Boris Yeltsin's presidency began with his first inauguration on 10 July 1991, and ended on 31 December 1999 when he announced his resignation. A referendum held on 17 March 1991 approved the creation of the post of president of Russia; Yeltsin was elected Russia's first president in a presidential election held on 12 June 1991.

During his first term, Yeltsin implemented reforms including economic shock therapy and nationwide privatization to transform Russia's command economy into a market economy. The country faced a severe economic downturn following the reforms as well as persistent low oil and commodity prices, the emergence of currencies which replaced the Soviet rouble in the former Soviet Union, and an increase in public debt with the depreciation of the Russian rouble. These issues affected not only Russia, but the economies of other post-Soviet states. Within a few years of his presidency, many of Yeltsin's initial supporters started to criticize his leadership, including then vice president Alexander Rutskoy. Tensions with the Russian parliament culminated in the 1993 Russian constitutional crisis after Yeltsin ordered the unconstitutional dissolution of the parliament; as a result the parliament attempted to impeach Yeltsin. In October 1993, troops loyal to Yeltsin stopped an armed uprising outside of the parliament building, following which a new constitution was introduced and Yeltsin deepened his efforts to transform the economy. In 1994, Yeltsin launched a war against Chechen separatists in an attempt to restore federal control of the region, which ended in a Russian withdrawal two years later.

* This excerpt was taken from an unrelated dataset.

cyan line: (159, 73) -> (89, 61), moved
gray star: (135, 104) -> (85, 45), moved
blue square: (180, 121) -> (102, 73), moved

During his second term, the government defaulted on its debt and the rouble collapsed in the 1998 Russian financial crisis. On 31 December 1999, Yeltsin announced his resignation, with his chosen successor, then prime minister Vladimir Putin, succeeding him as acting president who then was elected to his first presidential term following an election held on 26 March 2000. Yeltsin left office widely unpopular with the Russian population.

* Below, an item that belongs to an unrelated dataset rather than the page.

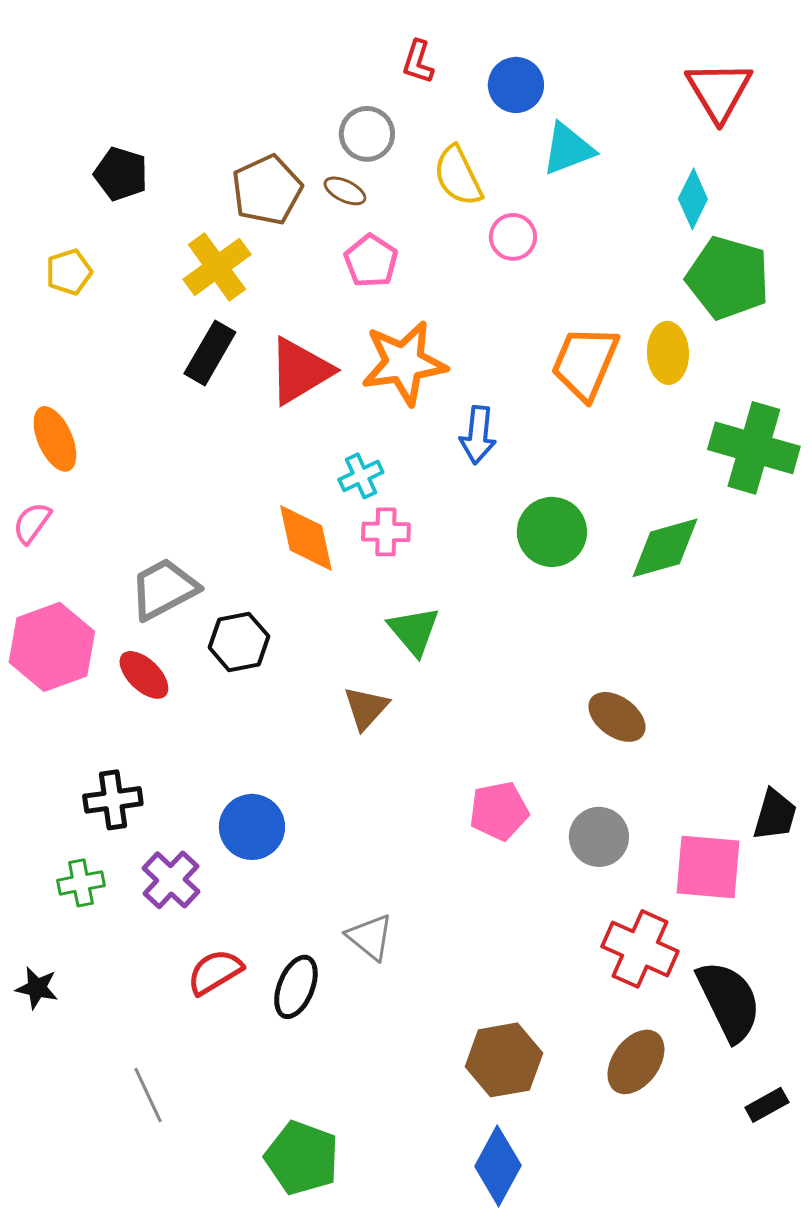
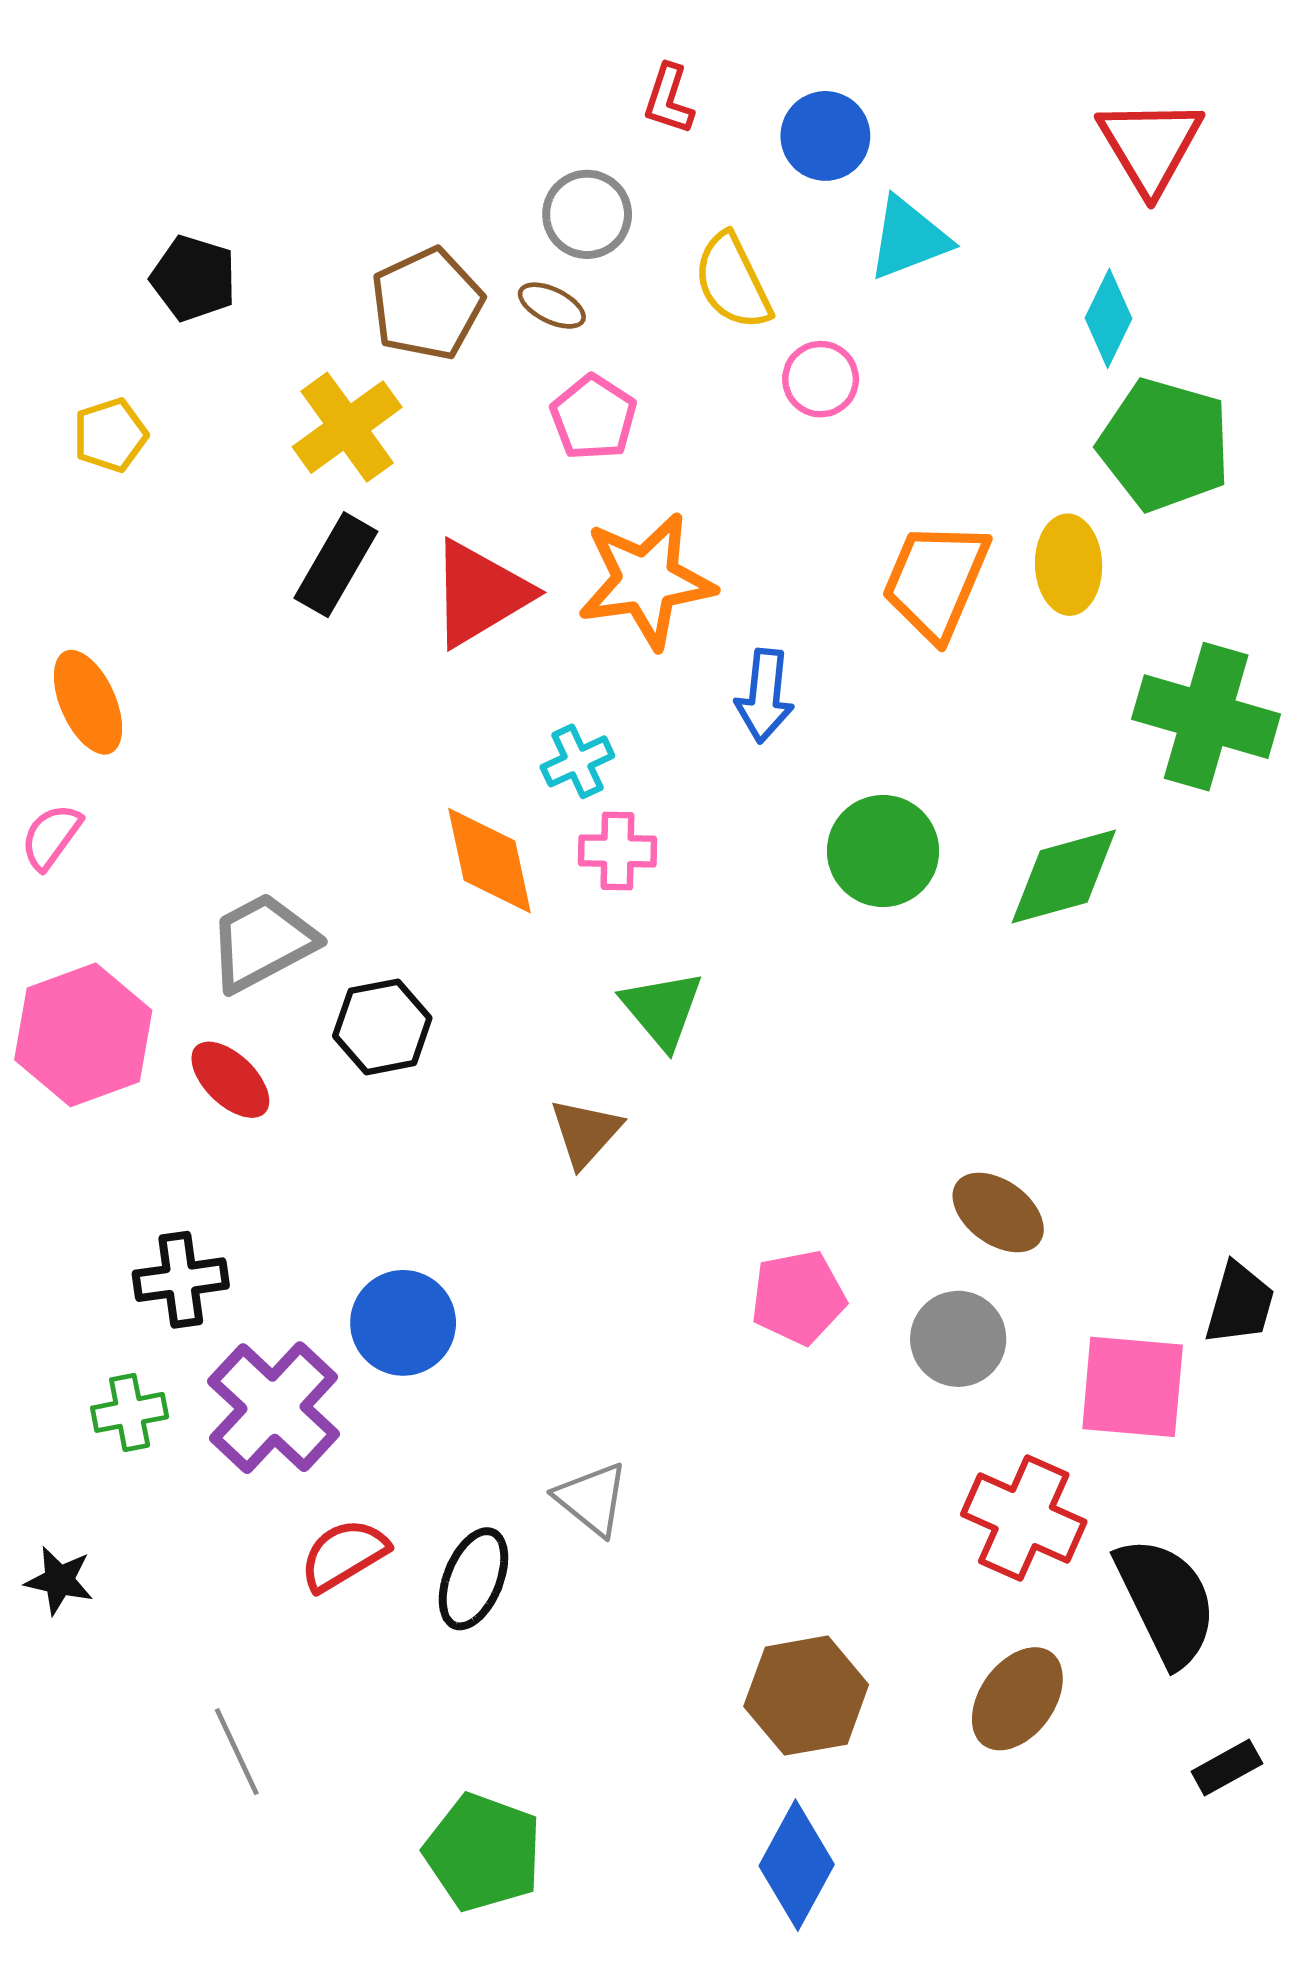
brown ellipse: (617, 717) -> (998, 1212), moved
purple cross: (171, 880) -> (274, 1408), size x1.4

== The election and inauguration ==

On 12 June 1991, Yeltsin was elected as the first president of the Russian Federation, receiving 45,552,041 votes, representing 57.30 percent of the number who took part in the vote, and well ahead of Nikolai Ryzhkov, who, despite the support of the federal authorities, received only 16.85%. Together with Boris Yeltsin was elected a vice-president, Alexander Rutskoi. After the elections, Boris Yeltsin began the struggle with the privileges of the range and the maintenance of Russia's sovereignty within the USSR.

These were the first in the history of Russian national presidential elections. On 10 July 1991, Boris Yeltsin brought an oath of allegiance to the people of Russia and the Russian Constitution and assumed the position of President of the Russian Federation. After taking the oath, he made a keynote speech, which began energetically and emotionally, understanding the solemnity of the time.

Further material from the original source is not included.